Figure 2 shows the comparison of two same spatial resolution 3D isotropic T1ρ-mapping with different Compressed SENSE (C-SENSE) reduction factors (3 with 8min18s, 4.2 for 5min48s). There are no clear differences between two image datasets, hence we applied C-SENSE reduction factor of 4.2 (5min48s) for clinical scans. Representative 3D high-resolution T1ρ-mapping with 0.5mm² sagittal (Figure 3) and coronal (Figure 4) acquisition are shown. The optimized sequence provided motion-insensitive high-quality isotropic images less than 6 minutes. Figure 5b shows coronal 3D high-resolution T1ρ-mapping with 0.5mm² in-plane resolution, which presents T1ρ-mapping of fine components of the knee, including articular cartilage, medial meniscus, medial collateral ligament, delineated by fat-saturated proton density weighted image (Figure 5a).

Conclusion

The study demonstrated the clinical feasibility of accelerated 3D high-resolution (0.5mm²) T1ρ-mapping of the knee-joint less than 6 minutes using motion-robust interleaved spin-lock acquisition with C-SENSE. This technique might realize an rapid and robust acquisition of imaging data and allows an accurate assessment of cartilage degeneration and other fine components of the knee.

References

1. Wáng, Y. X., et al. T1ρ magnetic resonance: basic physics principles and applications in knee and intervertebral disc imaging. Quantitative imaging in medicine and surgery. 2015 Dec; 5(6): 858–885.
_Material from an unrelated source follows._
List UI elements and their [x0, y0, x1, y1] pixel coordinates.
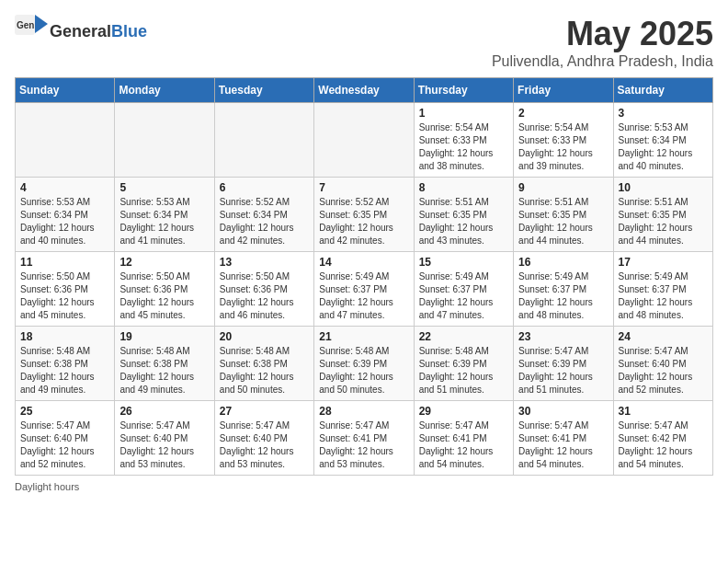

2. Pakin SK, et al. 3D-T1ρ quantitation of patellar cartilage at 3.0T. J Magn Reson Imaging. 2006 Dec; 24(6): 1357-63.

3. van Oorschot JW, et al. Single Breath-Hold T1ρ-Mapping of the Heart for Endogenous Assessment of Myocardial Fibrosis. Invest Radiol. 2016 Aug; 51(8): 505-12.

4. Geerts-Ossevoort L, et al. Compressed SENSE Speed done right. Every time. The Netherlands: Philips Healthcare; 2018 Jan. Report No: 4522 991 31821. https://www.philips.de/content/dam/b2bhc/de/resourcecatalog/landingpages/ingeniaelition/White_Paper_Compressed_SENSE-opt.pdf

5. Mönch S, et al. Magnetic Resonance Imaging of the Brain Using Compressed Sensing - Quality Assessment in Daily Clinical Routine. Clin Neuroradiol. 2019 May 16. doi: 10.1007/s00062-019-00789-x. [Epub ahead of print]

6. Baboli R et al. Isotropic morphometry and multicomponent T1ρ mapping of human knee articular cartilage in vivo at 3T. J Magn Reson Imaging. 2018 Dec; 48(6): 1707-1716.